Utah’s legislature has implemented a concurrent resolution on carbon sequestration on rangelands that calls on the federal government to fully implement soil carbon sequestration on federal land. In a Deseret News op-ed (“Utah leads out on win-win solution to climate controversy,” April 17, 2015), Utah representative and biologist Mike Noel paraphrased the language of the resolution: “Through enhancing the natural process of photosynthesis and plant growth, healthy, well-managed farms, forests and rangelands can sequester vast amounts of atmospheric carbon for very long periods of time.”
An outstanding example of this is the work of the South African, Allan Savory. His use of grazing animals to reverse desertification and regenerate the land has been remarkable. Since 1984 his planned grazing management strategy has resulted in the return of 20 million acres of carbon absorbing healthy rangeland on six continents. Hundreds of ranchers and farmers on this continent have joined Savory and others in creating similar ways to implement regenerative agriculture.
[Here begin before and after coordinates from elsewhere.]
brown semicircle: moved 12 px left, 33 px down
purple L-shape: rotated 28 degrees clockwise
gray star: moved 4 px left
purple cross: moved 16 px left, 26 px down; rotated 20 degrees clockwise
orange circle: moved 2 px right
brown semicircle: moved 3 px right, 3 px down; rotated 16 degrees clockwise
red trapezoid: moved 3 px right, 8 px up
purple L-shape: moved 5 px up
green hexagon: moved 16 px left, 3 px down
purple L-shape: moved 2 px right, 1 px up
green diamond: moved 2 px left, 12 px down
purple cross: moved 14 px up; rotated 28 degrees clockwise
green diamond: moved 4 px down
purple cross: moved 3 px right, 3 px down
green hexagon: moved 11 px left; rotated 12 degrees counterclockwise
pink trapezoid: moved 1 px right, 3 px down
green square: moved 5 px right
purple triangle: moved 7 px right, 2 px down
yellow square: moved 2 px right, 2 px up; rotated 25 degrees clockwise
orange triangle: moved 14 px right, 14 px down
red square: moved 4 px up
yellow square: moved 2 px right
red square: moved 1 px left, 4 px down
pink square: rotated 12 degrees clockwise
Additionally, the BLM and Nevada ranchers are working together on a pilot outcome-based grazing program that also uses timely, managed livestock grazing to both rehabilitate our rangelands and help prevent catastrophic wildfires. All agree; more livestock are needed for maximum restoration and rangeland fire prevention.
Let’s start thinking outside the box. We need more cattle and sheep grazing our rangelands, not less. We need to shift from blaming livestock and ranching for causing the degradation of public lands and recognize that when properly managed, they are the key ingredient that can put atmospheric CO2 where it belongs.
Dennis Golden, a Reno resident, produces documentaries on ranching and rural Nevada.